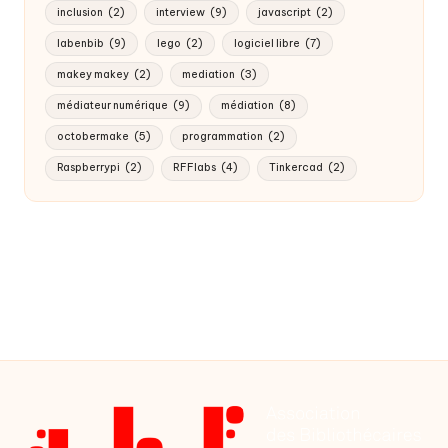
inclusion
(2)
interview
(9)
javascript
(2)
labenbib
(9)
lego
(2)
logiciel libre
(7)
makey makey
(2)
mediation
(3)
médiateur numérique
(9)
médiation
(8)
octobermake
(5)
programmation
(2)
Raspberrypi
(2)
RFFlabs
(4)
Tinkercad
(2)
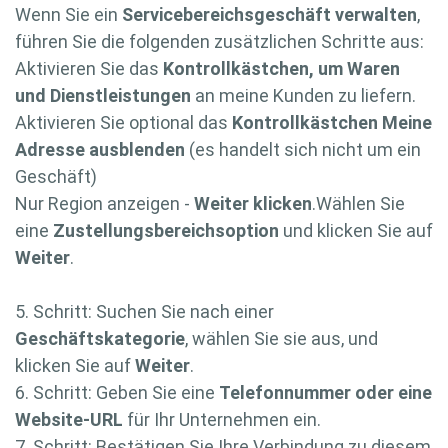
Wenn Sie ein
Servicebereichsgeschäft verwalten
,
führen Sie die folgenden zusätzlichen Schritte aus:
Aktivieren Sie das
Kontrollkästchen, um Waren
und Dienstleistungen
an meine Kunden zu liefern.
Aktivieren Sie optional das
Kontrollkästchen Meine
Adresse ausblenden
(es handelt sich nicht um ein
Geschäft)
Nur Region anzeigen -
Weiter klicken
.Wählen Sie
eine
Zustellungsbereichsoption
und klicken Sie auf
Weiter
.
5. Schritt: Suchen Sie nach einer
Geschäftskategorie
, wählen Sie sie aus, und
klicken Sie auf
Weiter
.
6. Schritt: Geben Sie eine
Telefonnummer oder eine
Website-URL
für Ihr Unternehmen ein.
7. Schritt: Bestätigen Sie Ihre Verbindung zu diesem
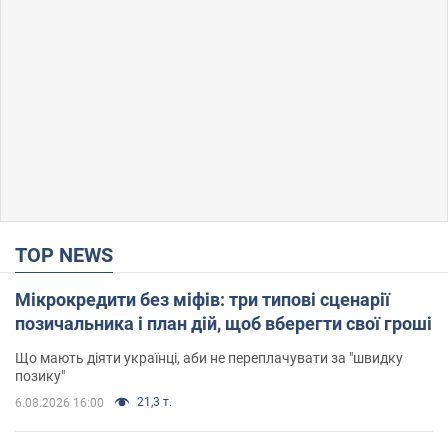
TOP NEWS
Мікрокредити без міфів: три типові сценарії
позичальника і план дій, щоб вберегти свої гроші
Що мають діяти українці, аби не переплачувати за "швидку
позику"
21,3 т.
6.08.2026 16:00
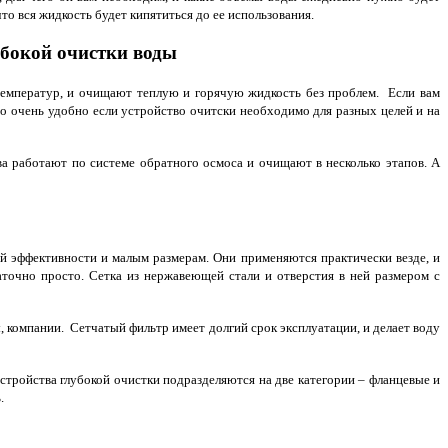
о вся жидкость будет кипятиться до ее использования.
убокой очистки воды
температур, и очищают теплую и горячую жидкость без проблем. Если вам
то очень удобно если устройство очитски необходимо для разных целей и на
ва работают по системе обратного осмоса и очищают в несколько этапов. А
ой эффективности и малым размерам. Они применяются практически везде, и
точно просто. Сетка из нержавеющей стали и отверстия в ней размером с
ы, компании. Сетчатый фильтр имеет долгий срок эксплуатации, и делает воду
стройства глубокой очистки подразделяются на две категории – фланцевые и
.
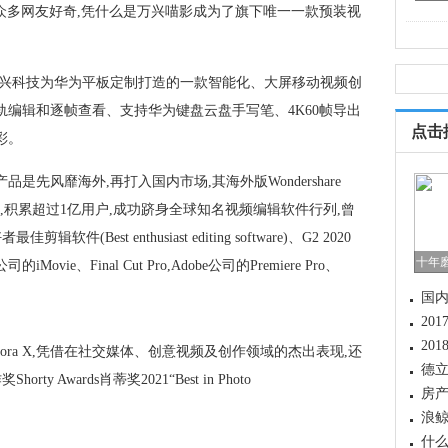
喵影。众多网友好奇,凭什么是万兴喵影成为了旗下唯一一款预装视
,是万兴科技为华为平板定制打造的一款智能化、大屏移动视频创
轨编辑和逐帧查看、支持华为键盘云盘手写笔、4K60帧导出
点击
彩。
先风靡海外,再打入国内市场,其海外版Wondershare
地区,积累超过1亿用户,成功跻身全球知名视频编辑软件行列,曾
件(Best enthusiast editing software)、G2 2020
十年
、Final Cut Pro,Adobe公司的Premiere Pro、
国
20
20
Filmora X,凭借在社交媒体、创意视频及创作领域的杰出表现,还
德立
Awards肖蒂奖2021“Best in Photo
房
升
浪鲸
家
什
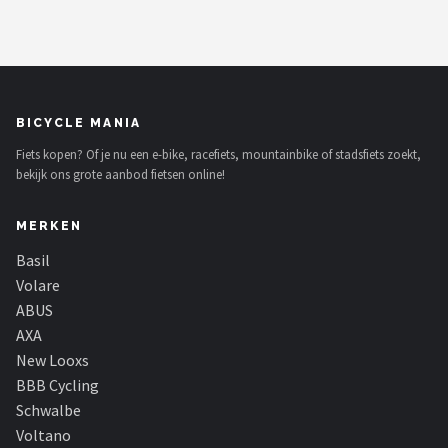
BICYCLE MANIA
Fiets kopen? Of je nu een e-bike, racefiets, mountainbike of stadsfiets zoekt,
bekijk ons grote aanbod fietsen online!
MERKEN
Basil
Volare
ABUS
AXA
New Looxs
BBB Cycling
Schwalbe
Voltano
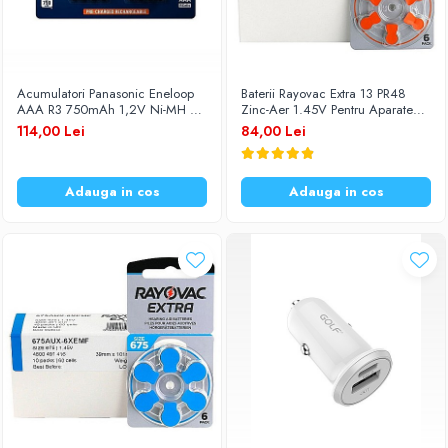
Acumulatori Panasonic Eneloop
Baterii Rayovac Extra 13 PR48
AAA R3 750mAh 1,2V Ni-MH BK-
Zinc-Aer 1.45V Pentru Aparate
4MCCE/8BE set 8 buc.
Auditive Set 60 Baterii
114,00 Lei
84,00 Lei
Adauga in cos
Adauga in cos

EXERCISE DESCRIPTION
Which lines of the data above contain "жидкость"? Copy each one.

WRITTEN ANSWER
о вся жидкость будет кипятиться до ее использования.
температур, и очищают теплую и горячую жидкость без проблем. Если вам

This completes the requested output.